Recording Mason’s death in 1982, Smythe notes that “This book will be the poorer for lacking the frisson of Bruce’s passion, compassion and rigour.” Indeed!

Early responses to the question of whether or not we should do New Zealand plays included variations of “Only if they are as good as those from overseas” or this from Tony Taylor: “‘a New Zealand play should not be “done” simply because it is a New Zealand play … not enough good New Zealand plays are coming through.’” Our Calvinist heritage – we work longer hours than many other countries in the western world – ensured that if the arts were to survive they had to do it on their own. There was no room for such self-indulgent nonsense as “nurture”. And gosh how difficult it was to get approval, how grudgingly and sparingly it was given and what an unforgiving attitude towards mistakes. Colin McColl, discussing the difficulty of programming a theatre, remarks: “’It’s like playing the futures market. If we knew the answers we’d all be millionaires, like Andrew Lloyd-Webber.’”

Smythe both comments on and exposes a history of public arts policy that has sometimes been meddlesome and shortsighted, while at others breathtakingly stupid and ignorant. The reader is forced to reflect on the endless struggle to survive that not only Downstage but theatres nationwide have had in a precarious financial environment. Downstage Upfront is an eloquent portrayal of the obvious truth that dreams and ideals are not enough; it takes hard cash, political commitment and enormous energy to keep a theatre like Downstage alive. All over again I was enraged by the inexorable march of new right thinking, as Downstage struggled under the burden of the absurd user-pays mentality of the 1980s and 90s.

But I think that Smythe was suggesting something else as well: that we New Zealanders have difficulty taking a long-term view of ourselves and our culture. In these narrow islands far away from everywhere, we have had to work hard to develop a sense of who we are. In the jostling for space and light, we have often turned on each other without mercy, fighting for a share of a meagre pie. In the late 90s as Downstage lay bleeding, Philip Matthews published an article in the New Zealand Listener entitled “End Game”. In the article Matthews put the question: “What good is Downstage Theatre?” One of those he interviewed was Simon Prast, then director of the Auckland Theatre Company. Prast took the opportunity to feed the old Auckland/Wellington feud (whose ruling tenet is: when the other stumbles, go in for the kill). Like Ellie Smith, I found myself wondering: “’Why can’t we all just get along?’”

On a lighter note the text is rich in incidental comments that reveal theatre life with its artistic temperaments, feuds, personality conflicts, and hints at the affairs, relationship breakdowns, and damaged egos that are all part of the set dressing and without which the theatre would – well, not be the theatre.
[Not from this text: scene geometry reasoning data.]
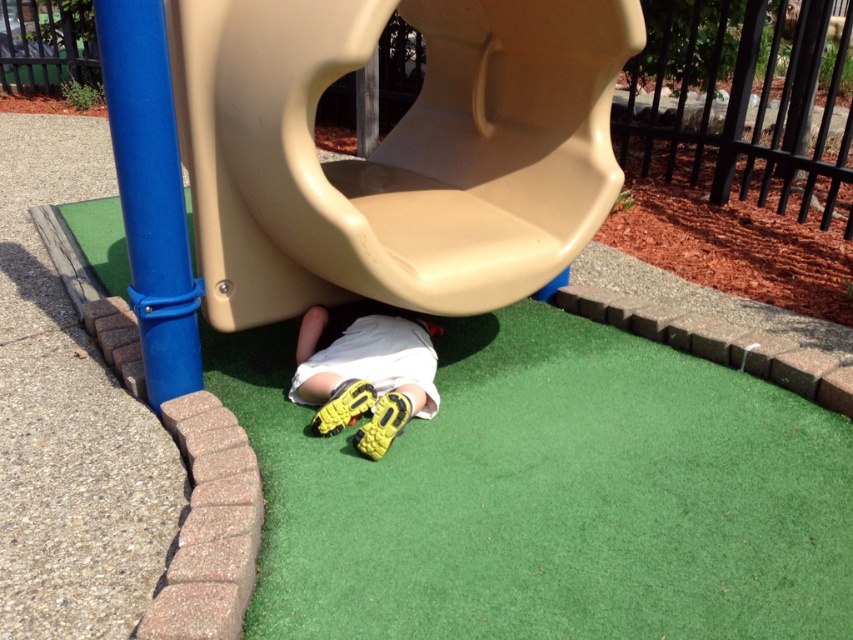 Question: From the image, what is the correct spatial relationship of tan plastic slide at center in relation to yellow rubber shoes at lower center?

Choices:
 (A) below
 (B) above

Answer: (B)

Question: Does green artificial turf at lower center have a smaller size compared to yellow rubber shoes at lower center?

Choices:
 (A) yes
 (B) no

Answer: (B)

Question: Based on their relative distances, which object is farther from the tan plastic slide at center?

Choices:
 (A) green artificial turf at lower center
 (B) yellow rubber shoes at lower center

Answer: (A)

Question: Can you confirm if tan plastic slide at center is wider than yellow rubber shoes at lower center?

Choices:
 (A) yes
 (B) no

Answer: (A)

Question: Which of the following is the closest to the observer?

Choices:
 (A) green artificial turf at lower center
 (B) tan plastic slide at center
 (C) yellow rubber shoes at lower center

Answer: (A)

Question: Which point is closer to the camera?

Choices:
 (A) tan plastic slide at center
 (B) yellow rubber shoes at lower center
 (C) green artificial turf at lower center

Answer: (C) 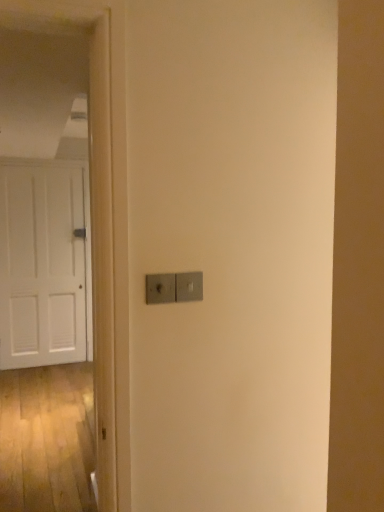 Find the location of a particular element. This screenshot has width=384, height=512. white matte door at left is located at coordinates (42, 265).

Do you think satin silver switch at center, which ranks as the first light switch in left-to-right order, is within satin silver switch at center, which appears as the first light switch when viewed from the right, or outside of it?

satin silver switch at center, which ranks as the first light switch in left-to-right order, is spatially situated outside satin silver switch at center, which appears as the first light switch when viewed from the right.

Is satin silver switch at center, the 2th light switch from the right, aimed at satin silver switch at center, which appears as the first light switch when viewed from the right?

No, satin silver switch at center, the 2th light switch from the right, does not turn towards satin silver switch at center, which appears as the first light switch when viewed from the right.

The image size is (384, 512). Find the location of `light switch on the right of satin silver switch at center, which ranks as the first light switch in left-to-right order`. light switch on the right of satin silver switch at center, which ranks as the first light switch in left-to-right order is located at coordinates (189, 286).

Is satin silver switch at center, the 2th light switch from the right, further to the viewer compared to satin silver switch at center, which is counted as the 2th light switch, starting from the left?

No, the depth of satin silver switch at center, the 2th light switch from the right, is less than that of satin silver switch at center, which is counted as the 2th light switch, starting from the left.

Is satin silver switch at center, which appears as the first light switch when viewed from the right, located within white matte door at left?

No, satin silver switch at center, which appears as the first light switch when viewed from the right, is not a part of white matte door at left.

Are white matte door at left and satin silver switch at center, which is counted as the 2th light switch, starting from the left, making contact?

white matte door at left is not next to satin silver switch at center, which is counted as the 2th light switch, starting from the left, and they're not touching.

Which of these two, white matte door at left or satin silver switch at center, which appears as the first light switch when viewed from the right, is wider?

white matte door at left.

Considering the sizes of objects white matte door at left and satin silver switch at center, which is counted as the 2th light switch, starting from the left, in the image provided, who is shorter, white matte door at left or satin silver switch at center, which is counted as the 2th light switch, starting from the left,?

Standing shorter between the two is satin silver switch at center, which is counted as the 2th light switch, starting from the left.

This screenshot has width=384, height=512. I want to click on door below the satin silver switch at center, which is counted as the 2th light switch, starting from the left (from the image's perspective), so click(42, 265).

Which is closer to the camera, (196, 300) or (77, 174)?

Point (196, 300) is positioned closer to the camera compared to point (77, 174).

Which object is positioned more to the left, satin silver switch at center, which appears as the first light switch when viewed from the right, or white matte door at left?

From the viewer's perspective, white matte door at left appears more on the left side.

Looking at this image, is satin silver switch at center, which appears as the first light switch when viewed from the right, aimed at white matte door at left?

No, satin silver switch at center, which appears as the first light switch when viewed from the right, is not aimed at white matte door at left.

From a real-world perspective, is satin silver switch at center, which ranks as the first light switch in left-to-right order, located higher than white matte door at left?

Yes.

Is satin silver switch at center, the 2th light switch from the right, with white matte door at left?

satin silver switch at center, the 2th light switch from the right, and white matte door at left are not in contact.

How many degrees apart are the facing directions of satin silver switch at center, the 2th light switch from the right, and white matte door at left?

The facing directions of satin silver switch at center, the 2th light switch from the right, and white matte door at left are 1.32 degrees apart.

Considering the relative sizes of satin silver switch at center, which ranks as the first light switch in left-to-right order, and white matte door at left in the image provided, is satin silver switch at center, which ranks as the first light switch in left-to-right order, wider than white matte door at left?

Yes.

From the image's perspective, is white matte door at left located above or below satin silver switch at center, the 2th light switch from the right?

From the image's perspective, white matte door at left appears below satin silver switch at center, the 2th light switch from the right.

Which is behind, point (45, 261) or point (152, 275)?

The point (45, 261) is farther from the camera.

Image resolution: width=384 pixels, height=512 pixels. I want to click on light switch that is the 2nd one when counting forward from the white matte door at left, so click(160, 288).

Consider the image. Is white matte door at left at the left side of satin silver switch at center, the 2th light switch from the right?

Indeed, white matte door at left is positioned on the left side of satin silver switch at center, the 2th light switch from the right.

From a real-world perspective, does satin silver switch at center, which appears as the first light switch when viewed from the right, sit lower than satin silver switch at center, the 2th light switch from the right?

Correct, in the physical world, satin silver switch at center, which appears as the first light switch when viewed from the right, is lower than satin silver switch at center, the 2th light switch from the right.

How far apart are satin silver switch at center, which appears as the first light switch when viewed from the right, and satin silver switch at center, the 2th light switch from the right?

satin silver switch at center, which appears as the first light switch when viewed from the right, and satin silver switch at center, the 2th light switch from the right, are 2.12 inches apart from each other.

Consider the image. Can you confirm if satin silver switch at center, which is counted as the 2th light switch, starting from the left, is taller than satin silver switch at center, which ranks as the first light switch in left-to-right order?

Correct, satin silver switch at center, which is counted as the 2th light switch, starting from the left, is much taller as satin silver switch at center, which ranks as the first light switch in left-to-right order.

Is point (185, 276) behind point (165, 287)?

That is True.

This screenshot has width=384, height=512. Find the location of `light switch lying above the satin silver switch at center, which is counted as the 2th light switch, starting from the left (from the image's perspective)`. light switch lying above the satin silver switch at center, which is counted as the 2th light switch, starting from the left (from the image's perspective) is located at coordinates (160, 288).

I want to click on door on the left of satin silver switch at center, which appears as the first light switch when viewed from the right, so click(42, 265).

Estimate the real-world distances between objects in this image. Which object is closer to satin silver switch at center, the 2th light switch from the right, satin silver switch at center, which appears as the first light switch when viewed from the right, or white matte door at left?

satin silver switch at center, which appears as the first light switch when viewed from the right, is positioned closer to the anchor satin silver switch at center, the 2th light switch from the right.

Estimate the real-world distances between objects in this image. Which object is further from white matte door at left, satin silver switch at center, the 2th light switch from the right, or satin silver switch at center, which is counted as the 2th light switch, starting from the left?

Among the two, satin silver switch at center, which is counted as the 2th light switch, starting from the left, is located further to white matte door at left.

Based on their spatial positions, is satin silver switch at center, which appears as the first light switch when viewed from the right, or satin silver switch at center, the 2th light switch from the right, closer to white matte door at left?

satin silver switch at center, the 2th light switch from the right, lies closer to white matte door at left than the other object.

Based on their spatial positions, is white matte door at left or satin silver switch at center, which appears as the first light switch when viewed from the right, further from satin silver switch at center, the 2th light switch from the right?

white matte door at left is further to satin silver switch at center, the 2th light switch from the right.

Looking at the image, which one is located closer to satin silver switch at center, which is counted as the 2th light switch, starting from the left, white matte door at left or satin silver switch at center, which ranks as the first light switch in left-to-right order?

satin silver switch at center, which ranks as the first light switch in left-to-right order.

Which object lies nearer to the anchor point satin silver switch at center, which appears as the first light switch when viewed from the right, satin silver switch at center, which ranks as the first light switch in left-to-right order, or white matte door at left?

Based on the image, satin silver switch at center, which ranks as the first light switch in left-to-right order, appears to be nearer to satin silver switch at center, which appears as the first light switch when viewed from the right.

This screenshot has height=512, width=384. What are the coordinates of `light switch between satin silver switch at center, which ranks as the first light switch in left-to-right order, and white matte door at left from front to back` in the screenshot? It's located at (189, 286).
I was by turns delighted, moved, frustrated, outraged but always engrossed by the Downstage story through which stride men and women whose idealism and tenacity have ensured its incredible survival amid often stultifying politics. Downstage Upfront contains a plea for an intelligent assessment of the place of theatre, and by implication of the arts in general, in a vibrant society and of course for more realistic funding. As an aside, I regularly drive past the old Mercury Theatre. While the fact that it is now a church has a certain symbolism, the loss of it as a theatre never fails to cause me a pang. Now there’s another story.

Finally, bravo, a round of applause for Smythe and to Downstage who will, I trust, continue to rise like a phoenix. And to the indomitable life force of the theatrical spirit that drives each new generation to embark on a life of poverty and uncertainty for the roar of the greasepaint and the smell of the crowd!

 

Frances Edmond is an Auckland screenwriter.